The wine aroma wheel is divided into several sections to help you visualize the different flavours, scents, and aromatic qualities found in most red and white wines. The tasting terms are organized in 3 tiers, from general terms in the centre to specific terms on the outer tier.
First, you need to define which aroma families are present in your wine (fruits, flowers, vegetal, etc.). Then, the Wine Aroma Wheel will help you narrow down the aroma family to a more precise aroma subfamily (e.g. citrus, red berries, dry herbs, nuts, etc.) to finally the exact aroma itself.
Primary aromas are the early scents that come predominantly from the fruits. In red wines, these include berries, grape, cherry, strawberry, and other red fruits. In white wines, the early aromatic qualities most often expressed range from citrus to apple, pear, pineapple, or other tropical fruits.
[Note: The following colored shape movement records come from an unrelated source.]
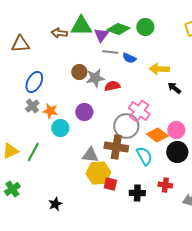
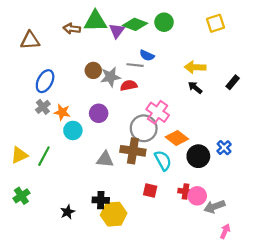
gray line: (110, 52) -> (135, 65), moved
yellow arrow: (159, 69) -> (195, 67), moved
pink circle: (176, 130) -> (197, 196), moved
yellow hexagon: (98, 173) -> (114, 214), moved
red square: (110, 184) -> (150, 190), moved
black cross: (137, 193) -> (101, 200), moved

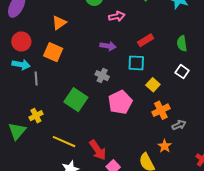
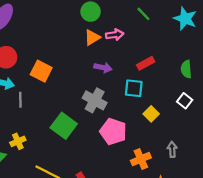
orange triangle: (59, 23) -> (92, 37), moved
gray cross: (102, 76) -> (95, 100), size x1.5
pink pentagon: (120, 102) -> (113, 131), turned -30
orange cross: (161, 110) -> (141, 159), moved
gray arrow: (179, 125) -> (172, 149), moved, turned -72

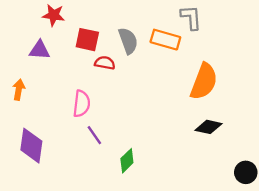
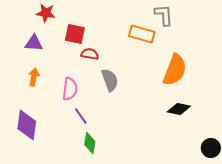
gray semicircle: (128, 41) -> (110, 80), moved
orange arrow: (19, 90) -> (34, 77), moved
green diamond: (127, 161) -> (90, 143), moved, turned -35

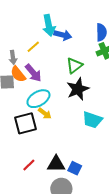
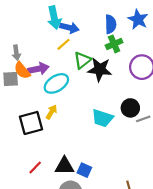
yellow line: (33, 47) -> (63, 44), moved
purple arrow: (33, 73) -> (38, 69), turned -60
black star: (78, 89) -> (100, 69), moved, turned 30
cyan ellipse: (38, 99) -> (56, 83), moved
yellow arrow: (45, 113) -> (51, 112), turned -96

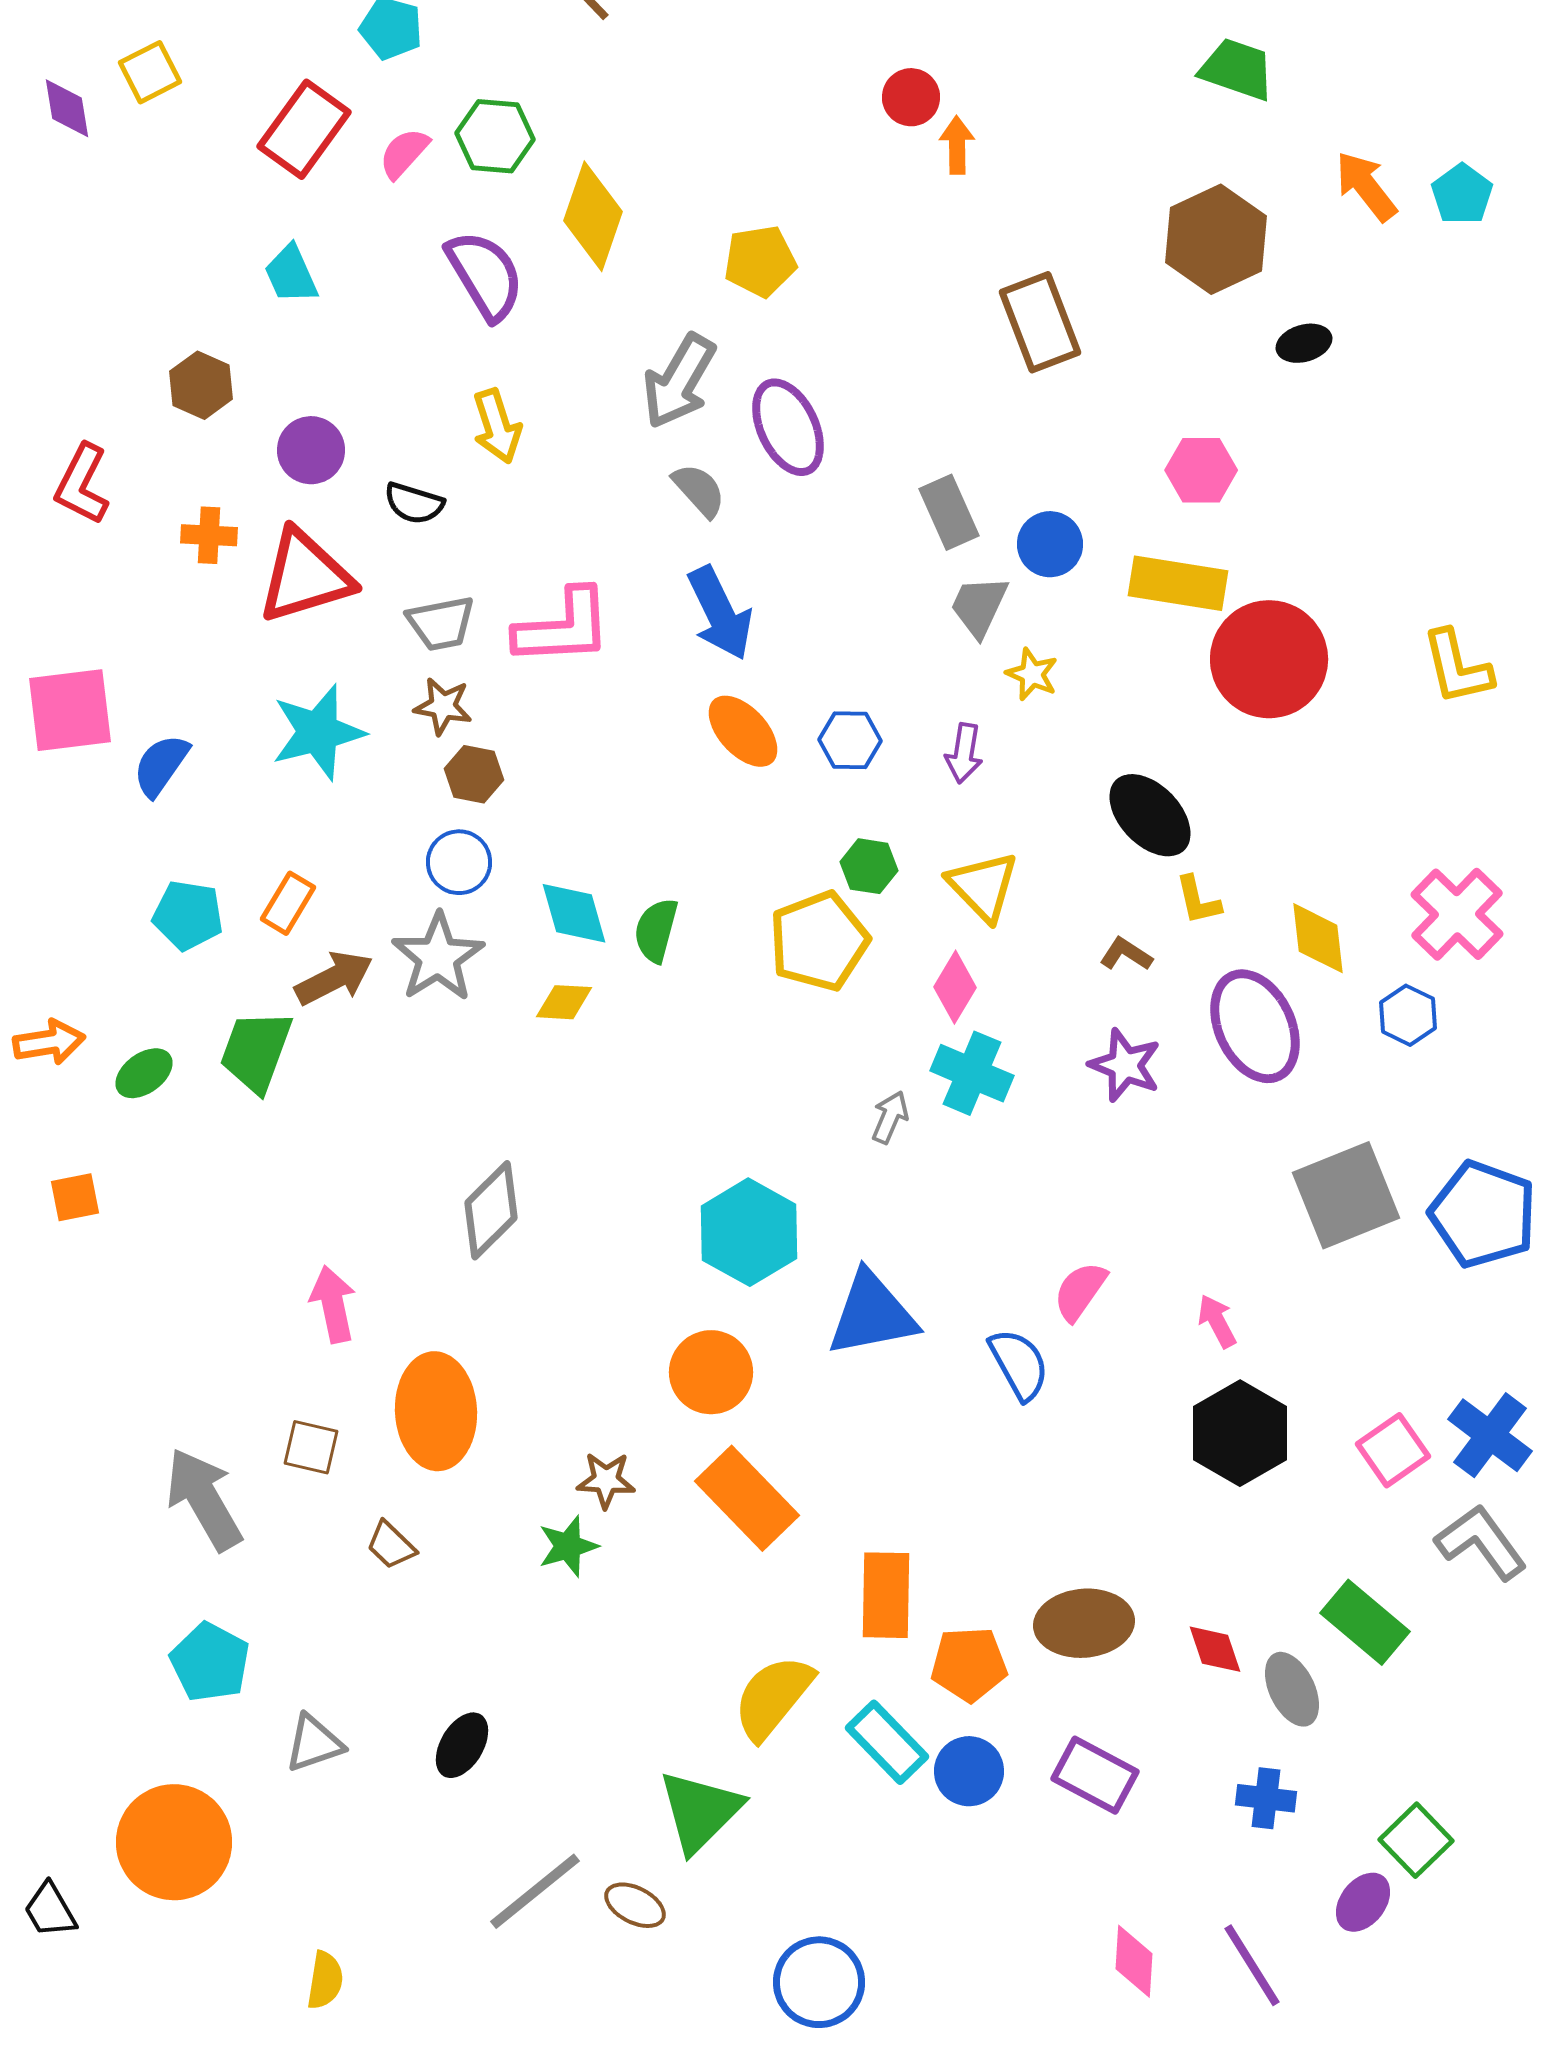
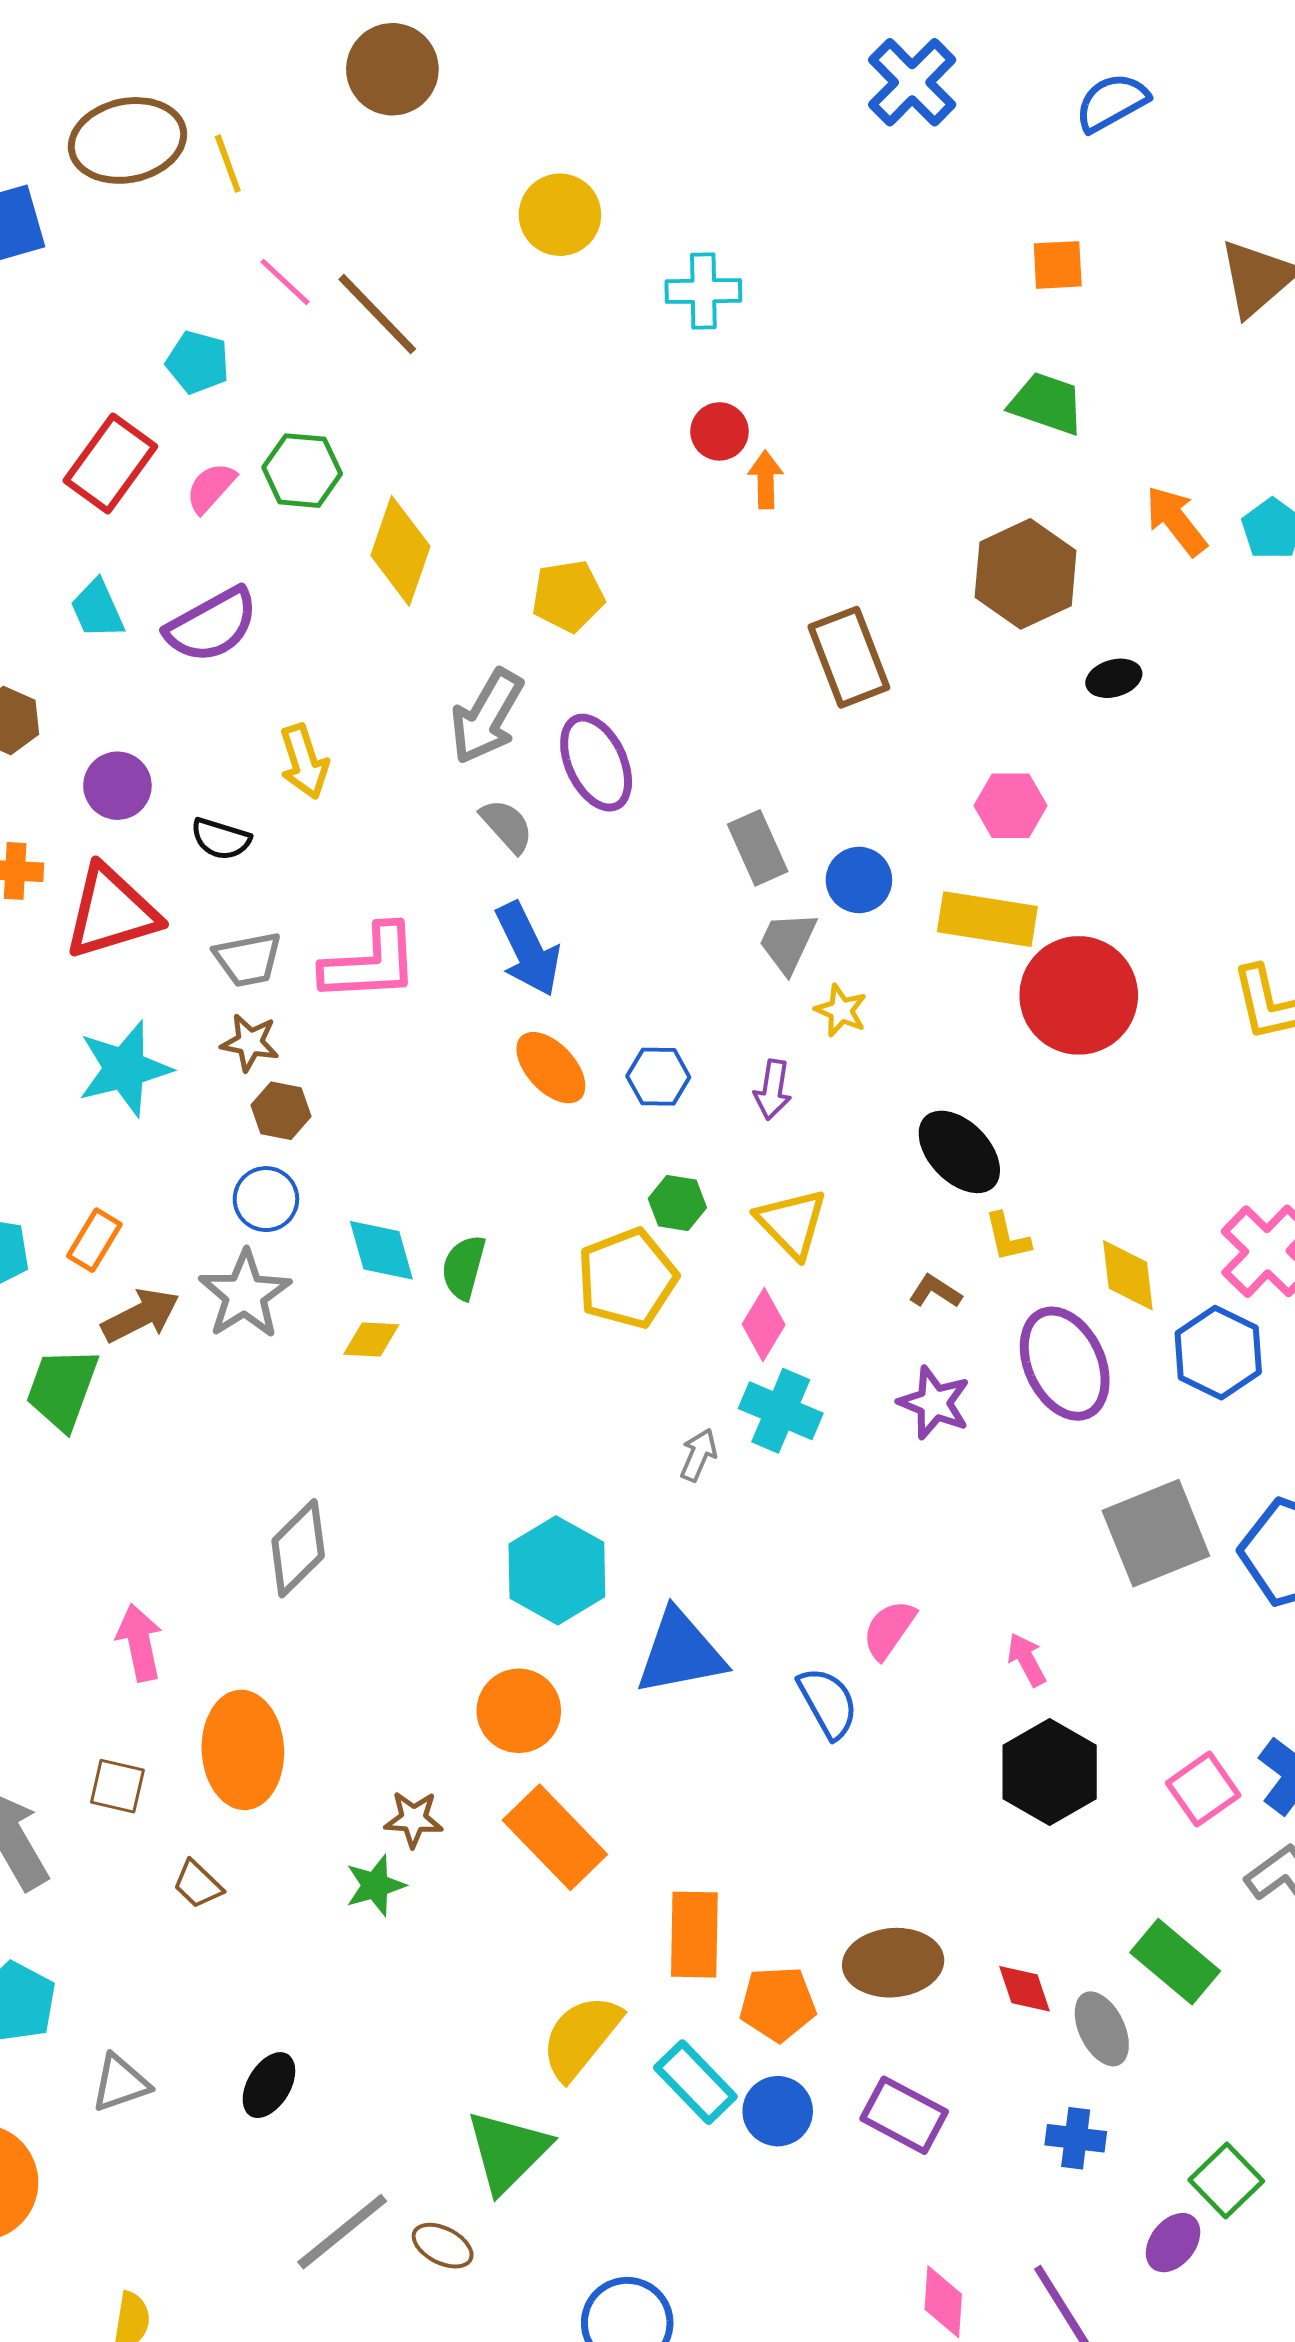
purple semicircle: (485, 275) -> (212, 625), moved, turned 92
blue hexagon: (1408, 1015) -> (1218, 1353), size x1.5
Young wines often offer coffee, vanilla, or chocolate notes from the oak, as well as floral, stone, licorice, and jammy scents. Secondary aromas come from the fermentation process, which includes yeast and other microbes. Tertiary aromas (or "bouquets") come from aging wine. Aging aromas come from oxidation and resting the wine in oak or bottles.
There are many wine aroma wheels available, including the Wine Aroma Wheel created by Dr. Ann C. Noble at UC Davis, the Wine Folly Aroma Charts (available in digital format), and the Sommelier Wine Aroma Kit.